# Your goal
Could you transcribe each record below exactly as written, setting the pictures aside?
··· Data supplied
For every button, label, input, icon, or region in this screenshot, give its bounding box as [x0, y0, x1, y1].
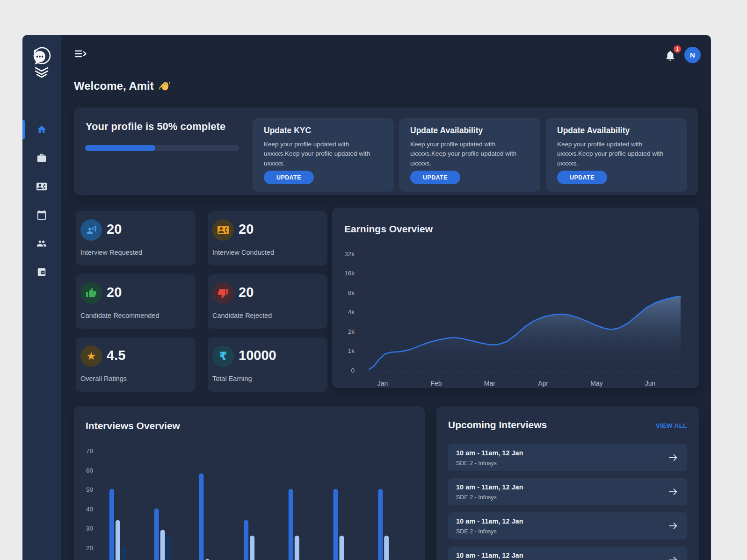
- user-avatar[interactable]: N: [684, 47, 701, 63]
- sidebar-item-community[interactable]: [22, 232, 61, 255]
- update-availability-body: Keep your profile updated with uxxxxs.Ke…: [557, 140, 680, 168]
- arrow-right-icon: [667, 486, 679, 497]
- stat-value: 10000: [239, 348, 276, 363]
- upcoming-interviews-card: Upcoming Interviews VIEW ALL 10 am - 11a…: [436, 406, 699, 560]
- interview-time: 10 am - 11am, 12 Jan: [456, 483, 523, 491]
- svg-text:30: 30: [86, 525, 93, 532]
- stat-label: Candidate Rejected: [212, 312, 272, 319]
- notifications-button[interactable]: 1: [664, 47, 679, 63]
- update-availability-body: Keep your profile updated with uxxxxs.Ke…: [410, 140, 533, 168]
- svg-text:Jun: Jun: [645, 380, 656, 387]
- upcoming-interview-item[interactable]: 10 am - 11am, 12 Jan SDE 2 - Infosys: [448, 478, 687, 505]
- thumb-down-icon: [212, 282, 234, 304]
- upcoming-interview-item[interactable]: 10 am - 11am, 12 Jan SDE 2 - Infosys: [448, 444, 687, 471]
- upcoming-interviews-title: Upcoming Interviews: [448, 419, 547, 431]
- stat-card-candidate-recommended: 20 Candidate Recommended: [76, 274, 196, 329]
- wallet-icon: [36, 267, 47, 277]
- menu-toggle-button[interactable]: [74, 48, 88, 59]
- sidebar-item-home[interactable]: [22, 118, 61, 141]
- earnings-overview-card: Earnings Overview 32k16k8k4k2k1k0JanFebM…: [332, 208, 699, 388]
- profile-completion-card: Your profile is 50% complete Update KYC …: [74, 108, 698, 195]
- wave-hand-icon: [159, 80, 171, 92]
- interview-time: 10 am - 11am, 12 Jan: [456, 517, 523, 525]
- upcoming-interview-item[interactable]: 10 am - 11am, 12 Jan SDE 2 - Infosys: [448, 546, 687, 560]
- welcome-heading: Welcome, Amit: [74, 79, 171, 93]
- stat-card-total-earning: ₹ 10000 Total Earning: [208, 337, 327, 392]
- home-icon: [36, 124, 47, 135]
- svg-text:2k: 2k: [348, 328, 355, 335]
- interview-role: SDE 2 - Infosys: [456, 460, 497, 467]
- stat-card-interview-conducted: 20 Interview Conducted: [208, 211, 327, 266]
- svg-text:4k: 4k: [348, 309, 355, 316]
- svg-text:Feb: Feb: [430, 380, 442, 387]
- svg-text:16k: 16k: [344, 270, 355, 277]
- update-kyc-card: Update KYC Keep your profile updated wit…: [253, 118, 394, 192]
- svg-text:May: May: [590, 380, 602, 387]
- calendar-icon: [36, 210, 47, 220]
- svg-text:8k: 8k: [348, 289, 355, 296]
- welcome-text: Welcome, Amit: [74, 79, 154, 93]
- app-logo-icon: [29, 44, 54, 82]
- update-availability-title: Update Availability: [410, 126, 483, 136]
- stat-label: Total Earning: [212, 375, 252, 382]
- svg-text:Apr: Apr: [538, 380, 548, 387]
- interview-role: SDE 2 - Infosys: [456, 528, 497, 535]
- stat-value: 4.5: [107, 348, 125, 363]
- menu-expand-icon: [74, 48, 88, 59]
- earnings-area-chart: 32k16k8k4k2k1k0JanFebMarAprMayJun: [332, 208, 699, 388]
- upcoming-interview-item[interactable]: 10 am - 11am, 12 Jan SDE 2 - Infosys: [448, 512, 687, 539]
- update-availability-button[interactable]: UPDATE: [557, 171, 607, 184]
- interview-role: SDE 2 - Infosys: [456, 494, 497, 501]
- arrow-right-icon: [667, 452, 679, 463]
- stat-value: 20: [239, 285, 254, 300]
- view-all-link[interactable]: VIEW ALL: [656, 422, 687, 429]
- svg-text:Mar: Mar: [484, 380, 495, 387]
- interviews-bar-chart: 706050403020: [74, 406, 425, 560]
- sidebar-item-schedule[interactable]: [22, 204, 61, 226]
- interview-time: 10 am - 11am, 12 Jan: [456, 552, 523, 559]
- svg-text:60: 60: [86, 467, 93, 474]
- svg-text:Jan: Jan: [377, 380, 388, 387]
- profile-progress-bar: [85, 145, 239, 151]
- sidebar-item-candidates[interactable]: [22, 175, 61, 198]
- svg-text:1k: 1k: [348, 347, 355, 354]
- briefcase-icon: [36, 153, 47, 163]
- sidebar: [22, 35, 61, 560]
- stat-label: Interview Conducted: [212, 249, 274, 256]
- arrow-right-icon: [667, 520, 679, 531]
- stat-card-interview-requested: 20 Interview Requested: [76, 211, 196, 266]
- sidebar-item-jobs[interactable]: [22, 147, 61, 169]
- update-availability-card-2: Update Availability Keep your profile up…: [546, 118, 687, 192]
- svg-text:0: 0: [351, 367, 355, 374]
- stat-value: 20: [107, 285, 122, 300]
- profile-progress-fill: [85, 145, 155, 151]
- svg-text:70: 70: [86, 447, 93, 454]
- people-icon: [36, 238, 47, 249]
- arrow-right-icon: [667, 554, 679, 560]
- update-kyc-title: Update KYC: [264, 126, 311, 136]
- update-kyc-button[interactable]: UPDATE: [264, 171, 314, 184]
- star-icon: ★: [80, 345, 102, 367]
- stat-card-candidate-rejected: 20 Candidate Rejected: [208, 274, 327, 329]
- stat-label: Overall Ratings: [80, 375, 127, 382]
- stat-label: Interview Requested: [80, 249, 142, 256]
- notification-badge: 1: [674, 45, 681, 53]
- stat-value: 20: [239, 222, 254, 237]
- svg-text:40: 40: [86, 506, 93, 513]
- stat-card-overall-ratings: ★ 4.5 Overall Ratings: [76, 337, 196, 392]
- update-availability-card-1: Update Availability Keep your profile up…: [399, 118, 540, 192]
- thumb-up-icon: [80, 282, 102, 304]
- profile-completion-title: Your profile is 50% complete: [86, 121, 225, 133]
- app-window: 1 N Welcome, Amit Your profile is 50% co…: [22, 35, 711, 560]
- svg-text:20: 20: [86, 545, 93, 552]
- interview-time: 10 am - 11am, 12 Jan: [456, 449, 523, 457]
- voice-person-icon: [80, 219, 102, 241]
- svg-text:32k: 32k: [344, 251, 355, 258]
- svg-text:50: 50: [86, 486, 93, 493]
- sidebar-item-earnings[interactable]: [22, 261, 61, 283]
- stat-label: Candidate Recommended: [80, 312, 159, 319]
- contact-card-icon: [36, 181, 47, 192]
- interviews-overview-card: Interviews Overview 706050403020: [74, 406, 425, 560]
- update-kyc-body: Keep your profile updated with uxxxxs.Ke…: [264, 140, 386, 168]
- update-availability-button[interactable]: UPDATE: [410, 171, 460, 184]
······
# Reply
For every button, label, input, icon, or region in this screenshot, give its bounding box as [x0, y0, x1, y1].
- user-avatar[interactable]: N: [684, 47, 701, 63]
- sidebar-item-community[interactable]: [22, 232, 61, 255]
- update-availability-body: Keep your profile updated with uxxxxs.Ke…: [557, 140, 680, 168]
- arrow-right-icon: [667, 486, 679, 497]
- stat-value: 10000: [239, 348, 276, 363]
- upcoming-interviews-card: Upcoming Interviews VIEW ALL 10 am - 11a…: [436, 406, 699, 560]
- interview-time: 10 am - 11am, 12 Jan: [456, 483, 523, 491]
- svg-text:30: 30: [86, 525, 93, 532]
- stat-label: Candidate Rejected: [212, 312, 272, 319]
- notifications-button[interactable]: 1: [664, 47, 679, 63]
- update-availability-body: Keep your profile updated with uxxxxs.Ke…: [410, 140, 533, 168]
- svg-text:Jun: Jun: [645, 380, 656, 387]
- upcoming-interview-item[interactable]: 10 am - 11am, 12 Jan SDE 2 - Infosys: [448, 478, 687, 505]
- thumb-down-icon: [212, 282, 234, 304]
- upcoming-interview-item[interactable]: 10 am - 11am, 12 Jan SDE 2 - Infosys: [448, 444, 687, 471]
- upcoming-interviews-title: Upcoming Interviews: [448, 419, 547, 431]
- stat-card-candidate-recommended: 20 Candidate Recommended: [76, 274, 196, 329]
- wallet-icon: [36, 267, 47, 277]
- menu-toggle-button[interactable]: [74, 48, 88, 59]
- sidebar-item-home[interactable]: [22, 118, 61, 141]
- earnings-overview-card: Earnings Overview 32k16k8k4k2k1k0JanFebM…: [332, 208, 699, 388]
- profile-completion-card: Your profile is 50% complete Update KYC …: [74, 108, 698, 195]
- wave-hand-icon: [159, 80, 171, 92]
- interview-time: 10 am - 11am, 12 Jan: [456, 517, 523, 525]
- upcoming-interview-item[interactable]: 10 am - 11am, 12 Jan SDE 2 - Infosys: [448, 546, 687, 560]
- welcome-heading: Welcome, Amit: [74, 79, 171, 93]
- stat-card-total-earning: ₹ 10000 Total Earning: [208, 337, 327, 392]
- home-icon: [36, 124, 47, 135]
- svg-text:2k: 2k: [348, 328, 355, 335]
- interview-role: SDE 2 - Infosys: [456, 460, 497, 467]
- stat-card-interview-conducted: 20 Interview Conducted: [208, 211, 327, 266]
- svg-text:4k: 4k: [348, 309, 355, 316]
- svg-text:Feb: Feb: [430, 380, 442, 387]
- svg-text:16k: 16k: [344, 270, 355, 277]
- update-kyc-card: Update KYC Keep your profile updated wit…: [253, 118, 394, 192]
- svg-text:May: May: [590, 380, 602, 387]
- calendar-icon: [36, 210, 47, 220]
- svg-text:8k: 8k: [348, 289, 355, 296]
- welcome-text: Welcome, Amit: [74, 79, 154, 93]
- app-logo-icon: [29, 44, 54, 82]
- update-availability-title: Update Availability: [410, 126, 483, 136]
- stat-label: Total Earning: [212, 375, 252, 382]
- svg-text:Apr: Apr: [538, 380, 548, 387]
- interview-role: SDE 2 - Infosys: [456, 528, 497, 535]
- stat-value: 4.5: [107, 348, 125, 363]
- menu-expand-icon: [74, 48, 88, 59]
- earnings-area-chart: 32k16k8k4k2k1k0JanFebMarAprMayJun: [332, 208, 699, 388]
- upcoming-interview-item[interactable]: 10 am - 11am, 12 Jan SDE 2 - Infosys: [448, 512, 687, 539]
- update-availability-button[interactable]: UPDATE: [557, 171, 607, 184]
- interview-role: SDE 2 - Infosys: [456, 494, 497, 501]
- arrow-right-icon: [667, 452, 679, 463]
- stat-value: 20: [239, 285, 254, 300]
- view-all-link[interactable]: VIEW ALL: [656, 422, 687, 429]
- svg-text:Mar: Mar: [484, 380, 495, 387]
- interviews-bar-chart: 706050403020: [74, 406, 425, 560]
- sidebar-item-schedule[interactable]: [22, 204, 61, 226]
- interview-time: 10 am - 11am, 12 Jan: [456, 552, 523, 559]
- svg-text:60: 60: [86, 467, 93, 474]
- svg-text:Jan: Jan: [377, 380, 388, 387]
- profile-progress-bar: [85, 145, 239, 151]
- sidebar-item-candidates[interactable]: [22, 175, 61, 198]
- svg-text:1k: 1k: [348, 347, 355, 354]
- briefcase-icon: [36, 153, 47, 163]
- sidebar: [22, 35, 61, 560]
- stat-label: Interview Conducted: [212, 249, 274, 256]
- arrow-right-icon: [667, 520, 679, 531]
- stat-card-interview-requested: 20 Interview Requested: [76, 211, 196, 266]
- sidebar-item-jobs[interactable]: [22, 147, 61, 169]
- update-availability-card-2: Update Availability Keep your profile up…: [546, 118, 687, 192]
- svg-text:0: 0: [351, 367, 355, 374]
- stat-value: 20: [107, 285, 122, 300]
- profile-progress-fill: [85, 145, 155, 151]
- svg-text:70: 70: [86, 447, 93, 454]
- people-icon: [36, 238, 47, 249]
- arrow-right-icon: [667, 554, 679, 560]
- update-kyc-title: Update KYC: [264, 126, 311, 136]
- update-kyc-button[interactable]: UPDATE: [264, 171, 314, 184]
- star-icon: ★: [80, 345, 102, 367]
- stat-card-candidate-rejected: 20 Candidate Rejected: [208, 274, 327, 329]
- stat-label: Overall Ratings: [80, 375, 127, 382]
- stat-label: Interview Requested: [80, 249, 142, 256]
- notification-badge: 1: [674, 45, 681, 53]
- stat-value: 20: [239, 222, 254, 237]
- svg-text:40: 40: [86, 506, 93, 513]
- stat-card-overall-ratings: ★ 4.5 Overall Ratings: [76, 337, 196, 392]
- update-availability-card-1: Update Availability Keep your profile up…: [399, 118, 540, 192]
- thumb-up-icon: [80, 282, 102, 304]
- profile-completion-title: Your profile is 50% complete: [86, 121, 225, 133]
- app-window: 1 N Welcome, Amit Your profile is 50% co…: [22, 35, 711, 560]
- svg-text:20: 20: [86, 545, 93, 552]
- interview-time: 10 am - 11am, 12 Jan: [456, 449, 523, 457]
- voice-person-icon: [80, 219, 102, 241]
- svg-text:32k: 32k: [344, 251, 355, 258]
- svg-text:50: 50: [86, 486, 93, 493]
- sidebar-item-earnings[interactable]: [22, 261, 61, 283]
- stat-label: Candidate Recommended: [80, 312, 159, 319]
- contact-card-icon: [36, 181, 47, 192]
- interviews-overview-card: Interviews Overview 706050403020: [74, 406, 425, 560]
- update-kyc-body: Keep your profile updated with uxxxxs.Ke…: [264, 140, 386, 168]
- update-availability-button[interactable]: UPDATE: [410, 171, 460, 184]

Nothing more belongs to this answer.